Will the Peoples Democratic Party (PDP) and former Imo State Governor Emeka Ihedioha succeed in their bid to get the Supreme Court to reverse the judgment which sacked him? Deputy News Editor JOSEPH JIBUEZE revisits similar efforts in the past.
Two Supreme Court judgments within a month sent reverberating shockwaves through the polity.
In the first judgment delivered on January 14, the Peoples Democratic Party (PDP) was at the receiving end.
The Supreme Court removed Imo State Governor Emeka Ihedioha and ordered the swearing-in of Senator Hope Uzodinma, All Progressives Congress (APC) governorship candidate in the last March 9 election.
The PDP has been protesting against the verdict, with its chairman Prince Uche Secondus and other leaders urging the highest court to “revisit, review and reverse” the judgment.
An application to that effect will be heard tomorrow.
While the PDP protests were yet to abate, the roles unexpectedly reversed with regards to the Bayelsa State governorship election.
APC’s David Lyon was warming up to be sworn in as the governor when the Supreme Court dashed his and APC’s hopes.
The apex court disqualified Lyon because of irregularities in his running mate’s names on his certificates.
PDP’s Douye Diri has since been sworn in.
APC National Chairman Adams Oshiomhole said the party will explore “viable legal windows” to reverse the verdict.
He added: “We affirm our confidence in the judiciary even with pain in our hearts.”
An option for APC and Lyon would be to seek the judgment’s reversal, but will the PDP and APC succeed where others have failed?
APC, Uzodinma oppose PDP, Ihedioha’s prayers
In a February 5 application, PDP and Iheodioha are praying for “an order setting aside, as a nullity, the judgment…”
Their application is based on five grounds, including that the judgment was obtained by fraud and that Uzodinma misled the court.
Ihedioha and his party also argued that the Supreme Court lacked the jurisdiction when it heard and decided Uzodinma’s appeal and that its decision was given per incuriam (lacking due regard to the law or the facts).
The applicants said: “The appellants/respondents (Uzodinma and the APC) fraudulently misled this court into holding that a total of 213,495 votes were unlawfully excluded from the votes scored by the first appellant/respondent (Uzodinma) in the gubernatorial election of 9th March 2019 in Imo State.

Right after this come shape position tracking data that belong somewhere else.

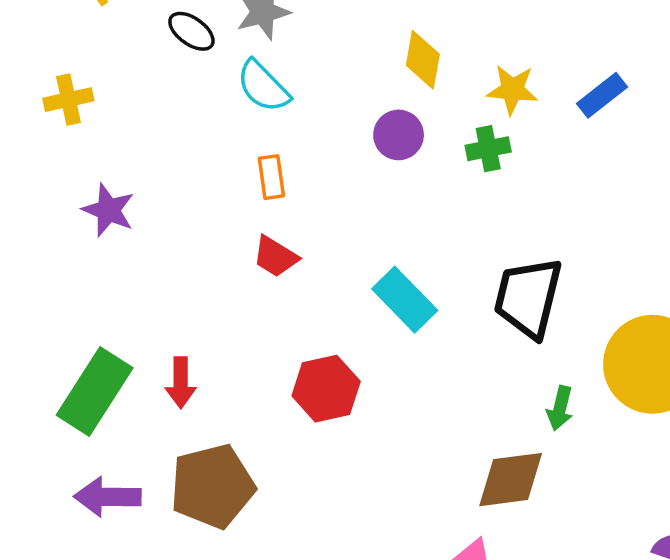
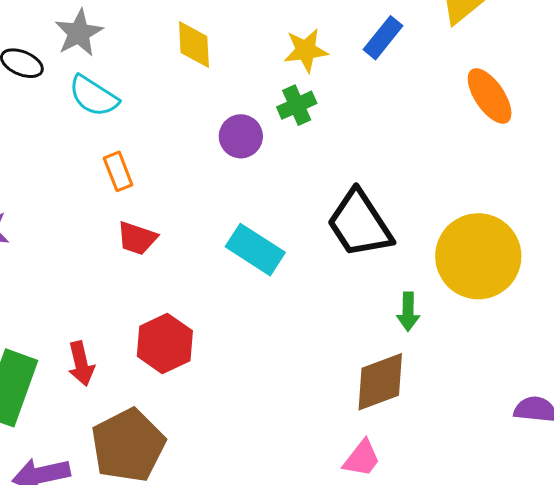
yellow diamond: (423, 60) -> (194, 45), moved
purple circle: (399, 135) -> (241, 136), moved
black trapezoid: (528, 298) -> (360, 224), turned -34
red hexagon: (326, 389) -> (165, 343), moved

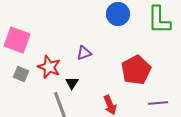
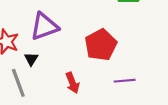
purple triangle: (84, 53) -> (44, 26), size x1.8

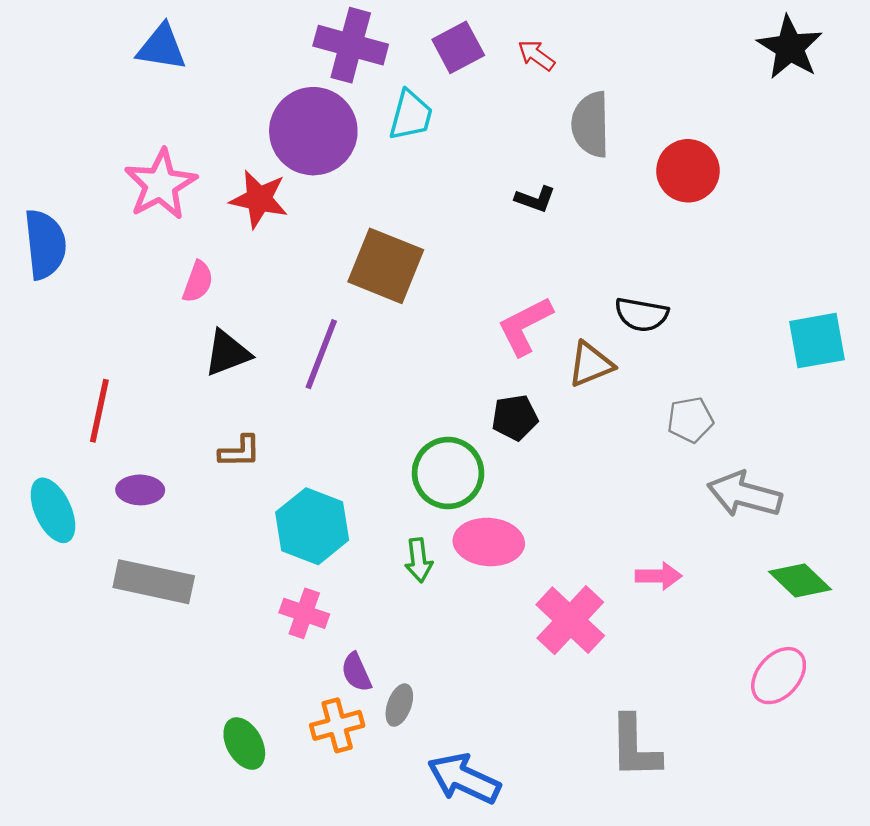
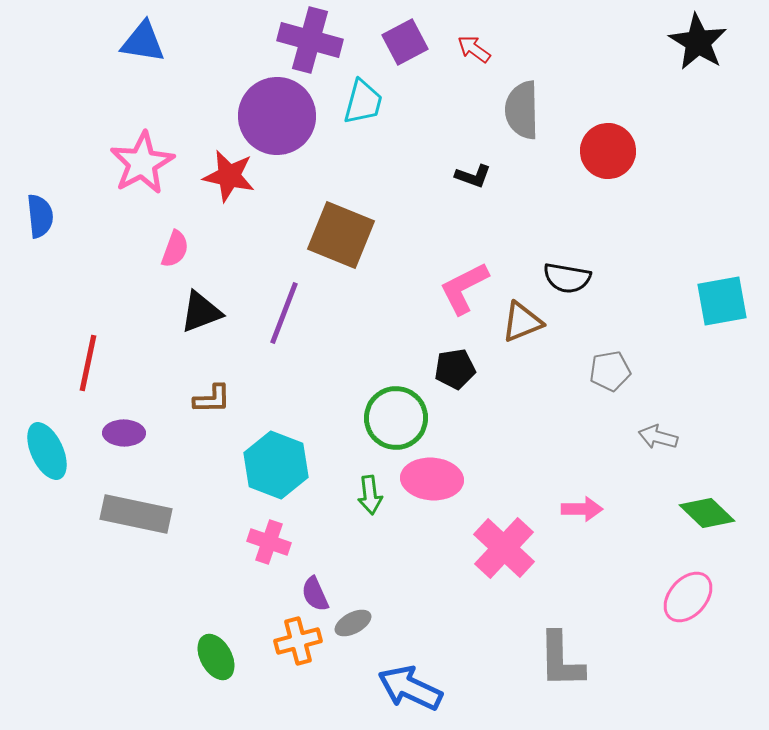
blue semicircle: (45, 244) -> (40, 216), size x0.7
gray arrow: (745, 494) -> (658, 437), size x0.6
gray ellipse: (399, 705) -> (353, 623), turned 42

“The first appellant/respondent admitted under cross-examination that he was the person, and not the third respondent (INEC) or any of its officials, who computed the result that gave him the 213,495 votes alleged to have been excluded from his total votes in the election.
“The fraudulent nature of the additional votes was demonstrated by the fact that the total votes cast, as shown in the first appellant/respondent’s computation, was more than the total number of voters accredited for the election and in some polling units more than the total number of registered voters.
“The fraud was also demonstrated by the fact that the result computed by the first appellant/respondent showed only the votes of the first applicant and the first appellant/respondent without specifying the votes scored by the other 68 candidates who participated in the election.”
But, the APC and Uzodinma are praying the Supreme Court to hold that it was late for Ihedioha and PDP to request the court to revisit their case at the expiration of the 60 days allowed by the Constitution.
They are contending that it was not part of the Supreme Court’s functions to sit on appeal over its judgment as being demanded by PDP and Ihedioha.
The respondents argue that since January 14 when the Supreme Court gave its decision, it no longer had jurisdiction to adjudicate on the case.
Uzodinma and the APC also argued that the Supreme Court’s rule prevents it from reviewing its judgment once delivered, except to correct clerical mistakes or accidental slips.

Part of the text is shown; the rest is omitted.